Le jeûne intermittent est-il sans danger pour les femmes ?

Oui, pour la plupart. Cela dit, les femmes se portent en général mieux avec des fenêtres modérées (14/10 ou 16/8) qu’avec des jeûnes longs. Les femmes enceintes, celles qui allaitent et celles qui ont des antécédents d’aménorrhée doivent éviter le jeûne ou consulter leur médecin d’abord.

Puis-je jeûner si je suis diabétique ?

Les personnes diabétiques de type 2 peuvent tirer un bénéfice du jeûne intermittent grâce à ses effets sur la sensibilité à l’insuline, mais une surveillance médicale est indispensable. Il faut souvent ajuster les traitements pour éviter l’hypoglycémie. Les personnes diabétiques de type 1 ne doivent jeûner que sous un encadrement médical très serré.

Le jeûne intermittent convient-il après 60 ans ?
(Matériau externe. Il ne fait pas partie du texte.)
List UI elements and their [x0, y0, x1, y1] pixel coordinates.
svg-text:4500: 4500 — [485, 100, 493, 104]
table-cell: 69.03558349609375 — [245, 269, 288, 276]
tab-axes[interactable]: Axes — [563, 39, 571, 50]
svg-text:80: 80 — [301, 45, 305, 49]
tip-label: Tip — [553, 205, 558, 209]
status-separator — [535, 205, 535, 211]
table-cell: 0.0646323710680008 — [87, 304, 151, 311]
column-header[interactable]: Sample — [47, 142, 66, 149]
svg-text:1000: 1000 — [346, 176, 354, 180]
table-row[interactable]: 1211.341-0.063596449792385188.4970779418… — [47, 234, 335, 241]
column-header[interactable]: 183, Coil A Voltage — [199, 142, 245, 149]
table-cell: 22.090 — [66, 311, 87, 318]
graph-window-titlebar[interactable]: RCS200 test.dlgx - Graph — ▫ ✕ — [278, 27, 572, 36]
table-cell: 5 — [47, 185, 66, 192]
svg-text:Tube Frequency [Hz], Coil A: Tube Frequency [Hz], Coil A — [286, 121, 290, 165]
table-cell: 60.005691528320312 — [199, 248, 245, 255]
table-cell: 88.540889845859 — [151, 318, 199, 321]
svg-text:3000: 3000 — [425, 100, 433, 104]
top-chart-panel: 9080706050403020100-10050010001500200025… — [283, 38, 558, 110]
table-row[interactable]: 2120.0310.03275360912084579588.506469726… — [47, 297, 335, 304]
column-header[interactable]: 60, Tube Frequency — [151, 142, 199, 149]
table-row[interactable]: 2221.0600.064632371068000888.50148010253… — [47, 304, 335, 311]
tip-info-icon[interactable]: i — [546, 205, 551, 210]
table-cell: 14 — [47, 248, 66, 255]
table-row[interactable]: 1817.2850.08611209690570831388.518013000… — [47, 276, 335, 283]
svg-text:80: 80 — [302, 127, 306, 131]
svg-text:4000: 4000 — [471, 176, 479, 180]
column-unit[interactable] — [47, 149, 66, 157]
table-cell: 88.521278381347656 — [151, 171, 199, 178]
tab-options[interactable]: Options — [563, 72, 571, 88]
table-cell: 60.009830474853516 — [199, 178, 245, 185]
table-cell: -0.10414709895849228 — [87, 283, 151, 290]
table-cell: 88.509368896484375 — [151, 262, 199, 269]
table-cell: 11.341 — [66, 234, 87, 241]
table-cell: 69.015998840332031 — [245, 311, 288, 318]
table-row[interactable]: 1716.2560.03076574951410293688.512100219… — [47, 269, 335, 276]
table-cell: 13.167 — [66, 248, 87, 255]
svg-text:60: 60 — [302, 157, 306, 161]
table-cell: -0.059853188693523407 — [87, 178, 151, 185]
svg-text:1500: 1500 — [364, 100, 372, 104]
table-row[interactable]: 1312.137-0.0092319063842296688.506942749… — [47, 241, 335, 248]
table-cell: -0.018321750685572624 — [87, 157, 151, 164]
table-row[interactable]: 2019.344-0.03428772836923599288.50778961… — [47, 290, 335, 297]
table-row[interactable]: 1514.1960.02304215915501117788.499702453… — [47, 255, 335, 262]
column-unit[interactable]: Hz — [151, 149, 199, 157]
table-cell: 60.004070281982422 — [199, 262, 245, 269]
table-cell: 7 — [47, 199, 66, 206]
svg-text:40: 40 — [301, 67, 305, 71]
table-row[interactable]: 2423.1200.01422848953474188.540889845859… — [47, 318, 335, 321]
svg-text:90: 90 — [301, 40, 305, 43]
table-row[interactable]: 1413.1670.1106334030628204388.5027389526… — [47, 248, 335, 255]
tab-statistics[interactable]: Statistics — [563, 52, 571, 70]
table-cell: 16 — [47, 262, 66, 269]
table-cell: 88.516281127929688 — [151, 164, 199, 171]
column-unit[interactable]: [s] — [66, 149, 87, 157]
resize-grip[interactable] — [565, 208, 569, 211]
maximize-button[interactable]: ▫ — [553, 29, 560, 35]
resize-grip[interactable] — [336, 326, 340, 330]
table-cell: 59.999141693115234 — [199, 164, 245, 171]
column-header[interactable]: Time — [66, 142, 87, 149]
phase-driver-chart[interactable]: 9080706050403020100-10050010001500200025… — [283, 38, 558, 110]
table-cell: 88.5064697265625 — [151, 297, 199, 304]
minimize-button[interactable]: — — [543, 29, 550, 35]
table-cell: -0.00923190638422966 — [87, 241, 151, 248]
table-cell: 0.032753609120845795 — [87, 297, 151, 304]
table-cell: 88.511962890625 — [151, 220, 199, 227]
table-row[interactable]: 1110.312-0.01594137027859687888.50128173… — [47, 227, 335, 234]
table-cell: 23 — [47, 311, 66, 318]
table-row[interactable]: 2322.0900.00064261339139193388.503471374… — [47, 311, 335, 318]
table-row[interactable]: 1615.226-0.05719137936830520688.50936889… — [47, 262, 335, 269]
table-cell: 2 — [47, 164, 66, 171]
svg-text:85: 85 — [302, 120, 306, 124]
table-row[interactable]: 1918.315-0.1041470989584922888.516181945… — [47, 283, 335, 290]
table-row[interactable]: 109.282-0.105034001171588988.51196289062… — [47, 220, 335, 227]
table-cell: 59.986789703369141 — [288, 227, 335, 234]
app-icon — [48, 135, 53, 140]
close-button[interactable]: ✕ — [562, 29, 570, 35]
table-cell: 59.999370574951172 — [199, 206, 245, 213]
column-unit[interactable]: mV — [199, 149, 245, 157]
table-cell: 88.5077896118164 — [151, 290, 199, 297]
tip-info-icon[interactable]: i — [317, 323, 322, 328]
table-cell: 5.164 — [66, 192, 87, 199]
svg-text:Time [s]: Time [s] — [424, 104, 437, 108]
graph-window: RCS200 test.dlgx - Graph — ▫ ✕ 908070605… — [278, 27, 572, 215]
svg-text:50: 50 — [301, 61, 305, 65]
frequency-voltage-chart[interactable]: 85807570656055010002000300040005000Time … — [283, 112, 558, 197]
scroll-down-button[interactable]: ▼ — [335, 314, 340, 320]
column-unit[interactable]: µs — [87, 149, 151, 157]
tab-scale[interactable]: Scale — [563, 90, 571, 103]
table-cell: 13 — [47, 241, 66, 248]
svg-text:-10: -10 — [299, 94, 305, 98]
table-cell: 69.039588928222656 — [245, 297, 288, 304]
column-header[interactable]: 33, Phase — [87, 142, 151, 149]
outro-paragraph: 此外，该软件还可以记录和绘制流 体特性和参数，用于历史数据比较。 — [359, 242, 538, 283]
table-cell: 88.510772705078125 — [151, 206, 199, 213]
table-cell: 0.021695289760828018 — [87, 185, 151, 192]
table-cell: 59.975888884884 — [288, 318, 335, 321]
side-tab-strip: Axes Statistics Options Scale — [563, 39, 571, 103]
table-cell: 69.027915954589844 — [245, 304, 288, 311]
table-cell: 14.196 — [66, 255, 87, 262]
Oui, avec quelques adaptations. Un apport protéique suffisant (1,2 à 1,6 g/kg de poids corporel), de la musculation et de l’attention à l’heure des médicaments comptent beaucoup. Un 16/8 ou un 14/10 modéré est en général bien toléré. Parlez toujours d’un changement alimentaire à votre professionnel de santé, surtout si vous prenez plusieurs médicaments.

Les adolescents doivent-ils essayer le jeûne intermittent ?

En règle générale, non. Les adolescents ont des besoins nutritionnels élevés pour leur croissance et leur développement, et les schémas alimentaires restrictifs peuvent déclencher des conduites alimentaires troublées. Un adolescent qui veut mieux manger devrait se concentrer sur la qualité des aliments et sur des repas réguliers, pas sur la restriction horaire.